Topic: “Jesus Rides a Bike: Oberammergau On Stage and Off”
Presented by: Glenn Ehrstine, UI associate professor of German
When: Oct. 14, 2011, at noon
Location: Room 1124, University Capitol Centre
Abstract: The Passion Play of Oberammergau is arguably the most famous amateur theater tradition in the world, attracting a half-million spectators to this Bavarian alpine village every ten years. Indeed, the appeal of the play lies in its very status as lay theater: visitors flock to the village not just to witness a performance of the passion, but also to affirm the community’s dedication to a centuries-long tradition. To satisfy such an audience, the community’s role play behind the performance must be visible to outsiders. In addition to offering a general history of the play, the talk will explore the secondary performance frame of the “Oberammergau experience,” which shapes audience reception by representing the “real lives” of the performers.

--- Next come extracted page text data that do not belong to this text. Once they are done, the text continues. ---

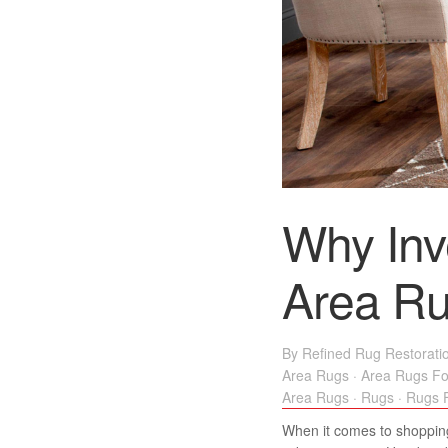
Why Inv
Area R
By
Refined Rug Restorati
Area Rugs
·
Area Rugs Fo
Area Rugs
·
Rugs
·
Rugs F
When it comes to shopping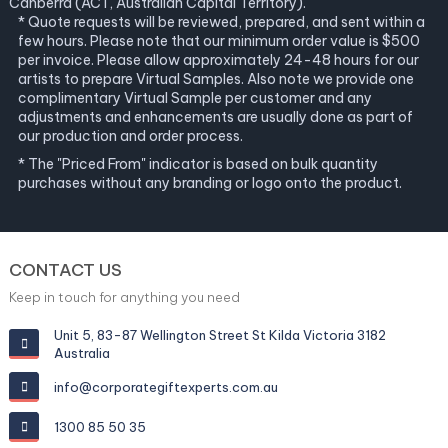
Canberra (ACT, Australian Capital Territory).
* Quote requests will be reviewed, prepared, and sent within a
few hours. Please note that our minimum order value is $500
per invoice. Please allow approximately 24-48 hours for our
artists to prepare Virtual Samples. Also note we provide one
complimentary Virtual Sample per customer and any
adjustments and enhancements are usually done as part of
our production and order process.
* The "Priced From" indicator is based on bulk quantity
purchases without any branding or logo onto the product.
CONTACT US
Keep in touch for anything you need
Unit 5, 83-87 Wellington Street St Kilda Victoria 3182
Australia
info@corporategiftexperts.com.au
1300 85 50 35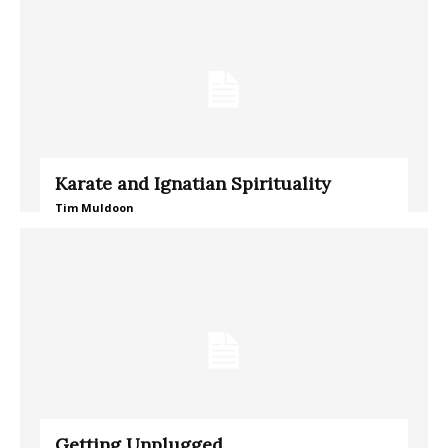
Karate and Ignatian Spirituality
Tim Muldoon
Getting Unplugged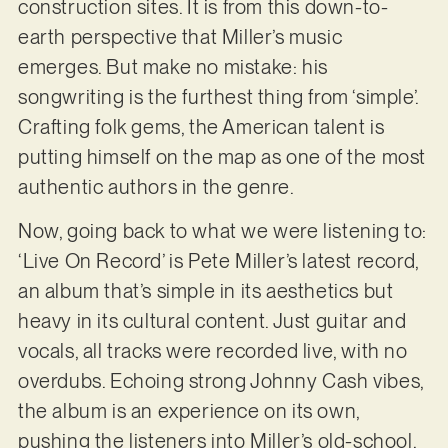
construction sites. It is from this down-to-
earth perspective that Miller’s music
emerges. But make no mistake: his
songwriting is the furthest thing from ‘simple’.
Crafting folk gems, the American talent is
putting himself on the map as one of the most
authentic authors in the genre.
Now, going back to what we were listening to:
‘Live On Record’ is Pete Miller’s latest record,
an album that’s simple in its aesthetics but
heavy in its cultural content. Just guitar and
vocals, all tracks were recorded live, with no
overdubs. Echoing strong Johnny Cash vibes,
the album is an experience on its own,
pushing the listeners into Miller’s old-school,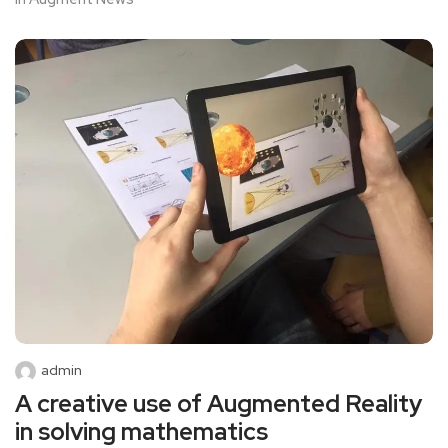
admin
A creative use of Augmented Reality
in solving mathematics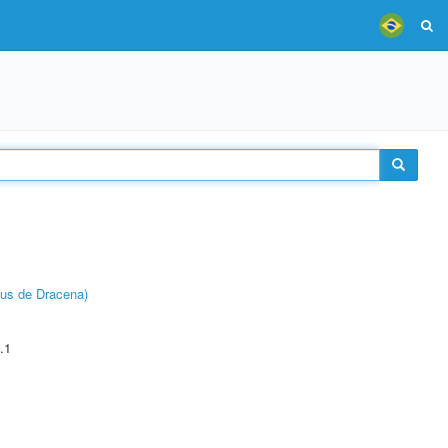
pus de Dracena)
.1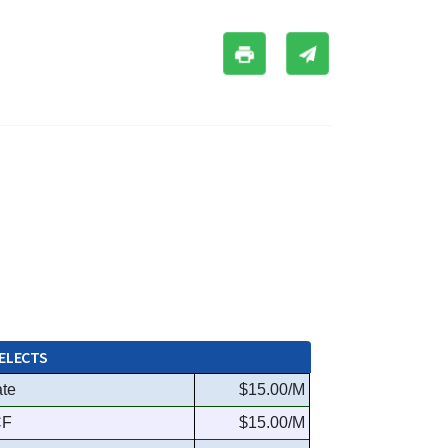
ELECTS
ate
$15.00/M
CF
$15.00/M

However, unscripted encounters with the play’s actors also reveal changing attitudes towards tradition.
Glenn Ehrstine is an associate professor of German at the University of Iowa. He teaches courses on medieval and Renaissance literature, the history of carnival, and contemporary German culture. His first book, Theater, Culture, and Community in Reformation Bern, 1523-1555 (Brill, 2002), examined the role of carnival and biblical plays in creating cultural community in Bern, Switzerland following local Protestant reform. He is currently engaged in an investigation of medieval staging practices in the context of lay piety, tentatively titled “Staging Salvation: Devotional Spectatorship in Early German Theater.”